The new effects we found for human sensory-specific visual and auditory thalamus highlight the importance of thalamo-cortical connectivity. A role for non-specific thalamo-cortical loops in multisensory integration had been hypothesized recently, with some evidence from animal studies (Fu et al., 2004; Hackett et al., 2007; Lakatos et al., 2007; Reches and Gutfreund, 2009) or human fMRI (Baier et al., 2006). Some early interactions have recently been uncovered for rat MGB with audiovisual stimuli (Komura et al., 2005), as have effects for the tectothalamic pathway in owls (Reches and Gutfreund, 2009); while other physiological evidence in rodents points at the potentially multisensory nature of subnuclei within the MGB (Wepsic, 1966; Bordi and LeDoux, 1994; Benedek et al., 1997; see Budinger et al., 2006, 2008, for reviews). At a very different level to human fMRI data, one possible mechanism for audiovisual interplay between thalamic and cortical structures might involve calbindin-positive neurons within the thalamus, which could directly link thalamic with cortical structures (Jones, 2001; Lakatos et al., 2007). Alternatively (or in addition), the present thalamic modulations could potentially reflect feedback mechanisms from cortical upon thalamic regions (O’Connor et al., 2002), to subserve the audio-visual interactions found. Feedback signals may selectively enhance visual stimulus representations even within LGB (O’Connor et al., 2002). Future invasive animal studies are needed to shed light on the temporal dynamics of multisensory interplay within this thalamo-cortical network, while electrophysiologial measures in humans might also prove useful (see Musacchia et al., 2006). But the present data already indicate a link between multisensory behavioral benefits in visual detection, found specifically for lower-intensity visual targets paired with a sound, to modulation of sensory-specific auditory and visual thalamus. Moreover, we found enhanced inter-regional coupling of LGB and MGB with cortical STS, which scaled with behavioral performance, emphasizing the close interplay of subcortical and cortical processing in multisensory integration (Jiang et al., 2007) and the relevance of this for behavioral impacts upon perceptual sensitivity.

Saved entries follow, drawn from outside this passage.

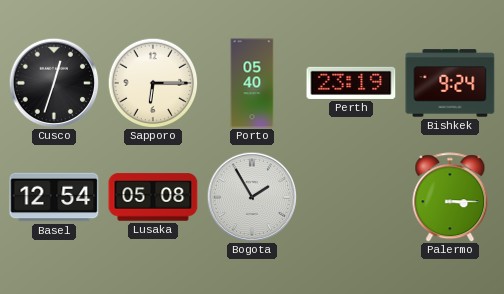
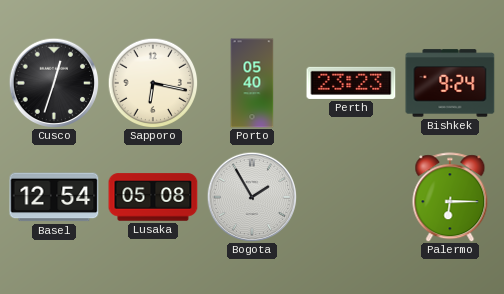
Sapporo: 6:15 -> 6:17
Perth: 23:19 -> 23:23
Palermo: 3:15 -> 6:15
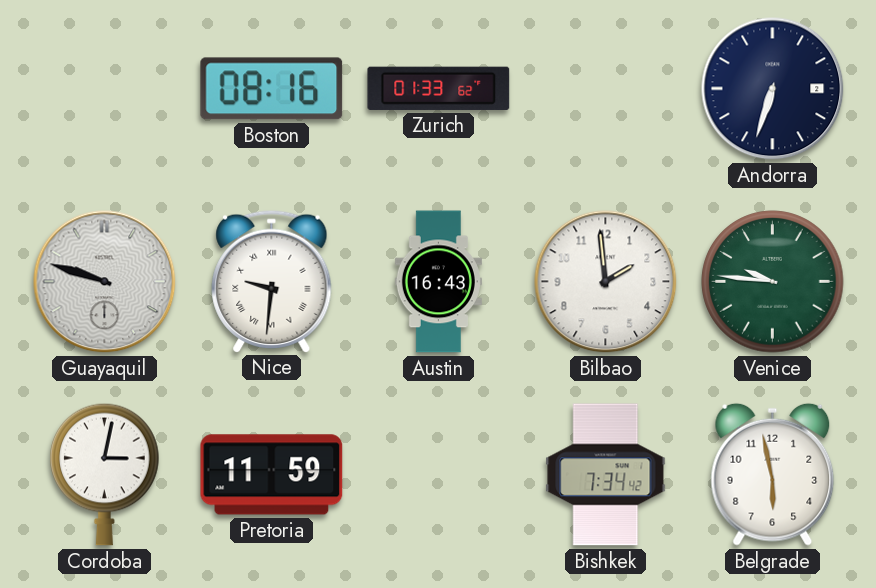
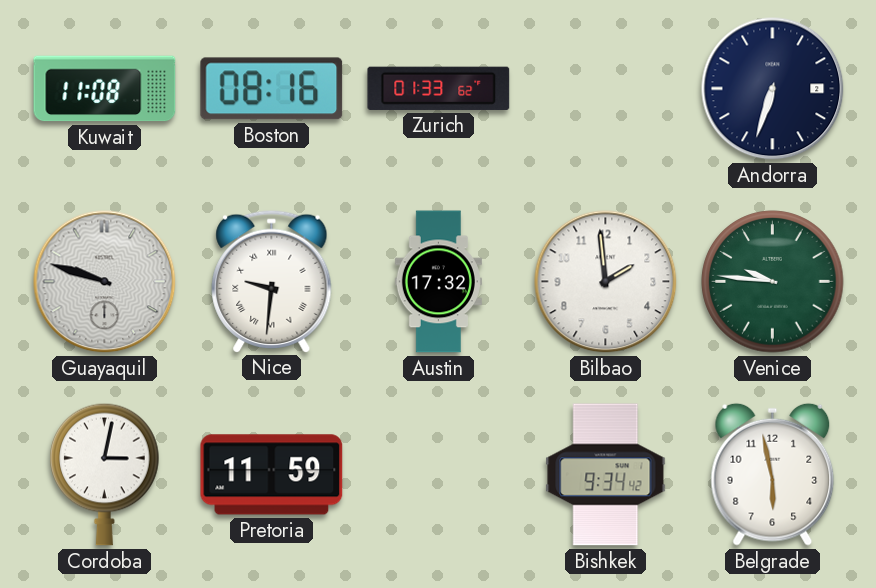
Kuwait: none -> 11:08
Austin: 16:43 -> 17:32
Bishkek: 7:34 -> 9:34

In conclusion, we uncovered a network of sensory-specific and multisensory regions in the human brain in relation to auditory-visual interactions. We were able to link this network closely to the psychophysical phenomenon of enhanced detection sensitivity for lower- but not higher-intensity visual targets when co-occurring with a sound. Visual and auditory thalamic nuclei were more activated when a sound co-occurred with a lower-intensity (but not a higher-intensity) visual target, and also coupled more strongly with the affected cortical regions in this context. Together these results implicate thalamo-cortical interplay in enhanced perceptual sensitivity (d’) due to multisensory interactions. They demonstrate in humans that crossmodal influences upon sensory-specific brain structures can extend even to sensory-specific visual and auditory thalamus, with these influences relating to psychophysical performance.
This work was funded by DFG-SFB-TR31/TPA8 and TP11, plus by the Medical Research Council (UK), the Wellcome Trust, and a Royal Society Anniversary Research Professorship to JD.